• _STORED DATA_:
★ ★ ★ ★
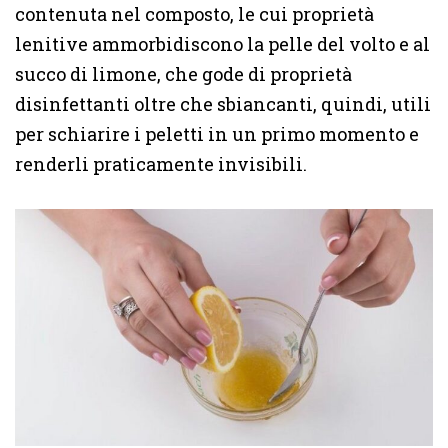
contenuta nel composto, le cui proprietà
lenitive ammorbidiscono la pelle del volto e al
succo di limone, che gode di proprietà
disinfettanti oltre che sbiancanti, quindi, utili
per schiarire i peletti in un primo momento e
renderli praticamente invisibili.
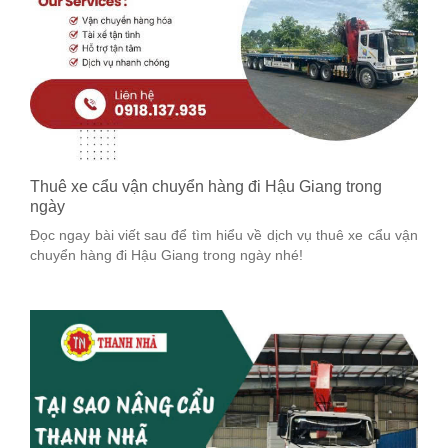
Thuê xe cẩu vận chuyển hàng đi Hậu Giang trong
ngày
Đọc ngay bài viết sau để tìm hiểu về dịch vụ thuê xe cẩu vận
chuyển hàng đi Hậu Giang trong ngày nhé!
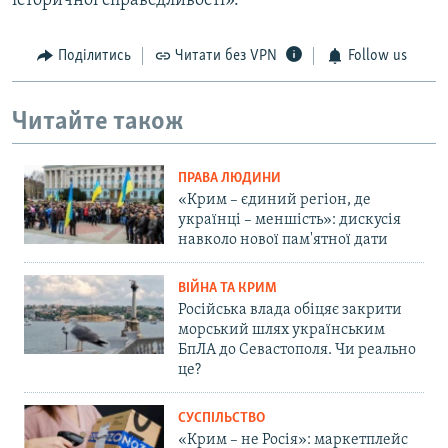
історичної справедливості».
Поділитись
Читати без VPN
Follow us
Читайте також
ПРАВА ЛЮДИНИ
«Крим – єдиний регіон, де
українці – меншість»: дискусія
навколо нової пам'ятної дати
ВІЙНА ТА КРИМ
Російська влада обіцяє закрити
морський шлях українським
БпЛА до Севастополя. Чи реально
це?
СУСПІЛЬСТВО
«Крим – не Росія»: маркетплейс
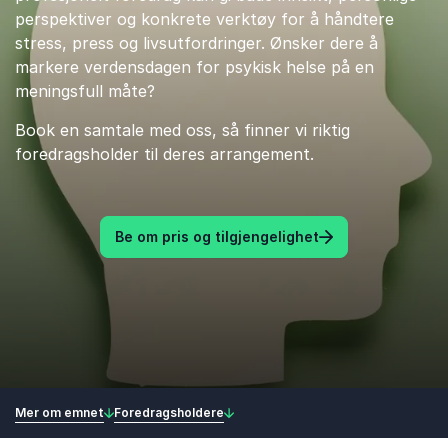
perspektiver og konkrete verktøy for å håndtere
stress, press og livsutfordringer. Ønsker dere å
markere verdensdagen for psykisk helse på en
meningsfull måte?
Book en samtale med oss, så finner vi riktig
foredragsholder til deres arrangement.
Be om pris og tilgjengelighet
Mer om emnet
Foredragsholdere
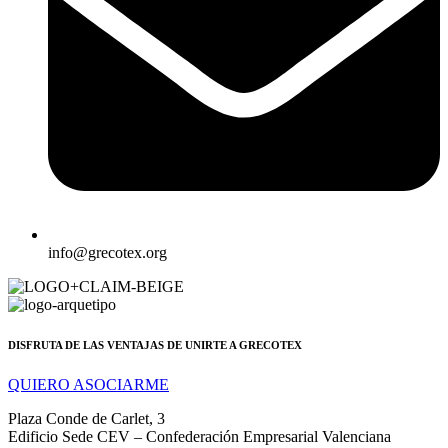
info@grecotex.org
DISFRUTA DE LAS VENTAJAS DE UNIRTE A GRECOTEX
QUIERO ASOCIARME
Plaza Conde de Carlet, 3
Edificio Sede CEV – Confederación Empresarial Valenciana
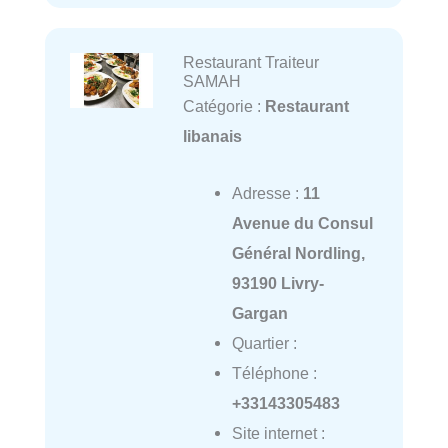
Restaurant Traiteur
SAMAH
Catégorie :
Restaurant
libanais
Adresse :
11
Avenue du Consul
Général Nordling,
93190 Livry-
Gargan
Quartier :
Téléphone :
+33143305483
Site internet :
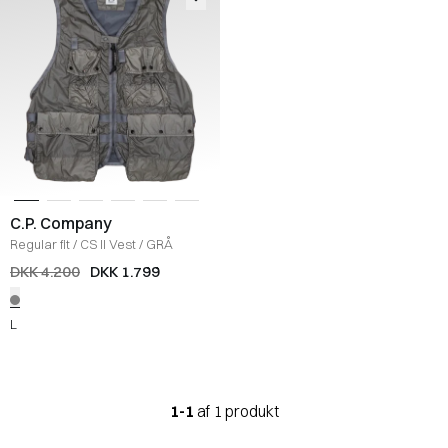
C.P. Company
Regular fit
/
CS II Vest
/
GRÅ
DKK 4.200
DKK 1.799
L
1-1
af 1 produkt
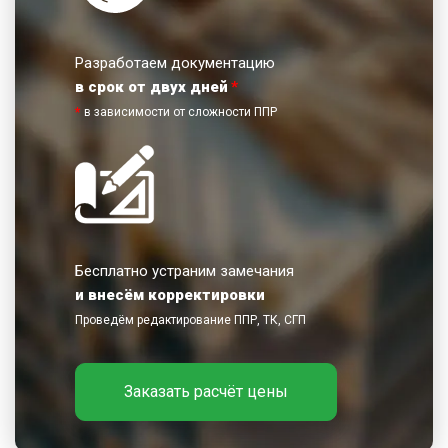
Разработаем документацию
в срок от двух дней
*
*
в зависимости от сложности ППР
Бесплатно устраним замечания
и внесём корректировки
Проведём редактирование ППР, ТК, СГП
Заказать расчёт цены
★ ★ ★ ★
• _HOW TO COMPLETE THIS TASK_: A faithful copy of the entries above is needed, one that contains no images.

• _SOLVED EXERCISE_:
contenuta nel composto, le cui proprietà
lenitive ammorbidiscono la pelle del volto e al
succo di limone, che gode di proprietà
disinfettanti oltre che sbiancanti, quindi, utili
per schiarire i peletti in un primo momento e
renderli praticamente invisibili.
Thuê xe cẩu vận chuyển hàng đi Hậu Giang trong
ngày
Đọc ngay bài viết sau để tìm hiểu về dịch vụ thuê xe cẩu vận
chuyển hàng đi Hậu Giang trong ngày nhé!
історичної справедливості».
Поділитись
Читати без VPN
Follow us
Читайте також
ПРАВА ЛЮДИНИ
«Крим – єдиний регіон, де
українці – меншість»: дискусія
навколо нової пам'ятної дати
ВІЙНА ТА КРИМ
Російська влада обіцяє закрити
морський шлях українським
БпЛА до Севастополя. Чи реально
це?
СУСПІЛЬСТВО
«Крим – не Росія»: маркетплейс
perspektiver og konkrete verktøy for å håndtere
stress, press og livsutfordringer. Ønsker dere å
markere verdensdagen for psykisk helse på en
meningsfull måte?
Book en samtale med oss, så finner vi riktig
foredragsholder til deres arrangement.
Be om pris og tilgjengelighet
Mer om emnet
Foredragsholdere
info@grecotex.org
DISFRUTA DE LAS VENTAJAS DE UNIRTE A GRECOTEX
QUIERO ASOCIARME
Plaza Conde de Carlet, 3
Edificio Sede CEV – Confederación Empresarial Valenciana
Restaurant Traiteur
SAMAH
Catégorie :
Restaurant
libanais
Adresse :
11
Avenue du Consul
Général Nordling,
93190 Livry-
Gargan
Quartier :
Téléphone :
+33143305483
Site internet :
C.P. Company
Regular fit
/
CS II Vest
/
GRÅ
DKK 4.200
DKK 1.799
L
1-1
af 1 produkt
Разработаем документацию
в срок от двух дней
*
*
в зависимости от сложности ППР
Бесплатно устраним замечания
и внесём корректировки
Проведём редактирование ППР, ТК, СГП
Заказать расчёт цены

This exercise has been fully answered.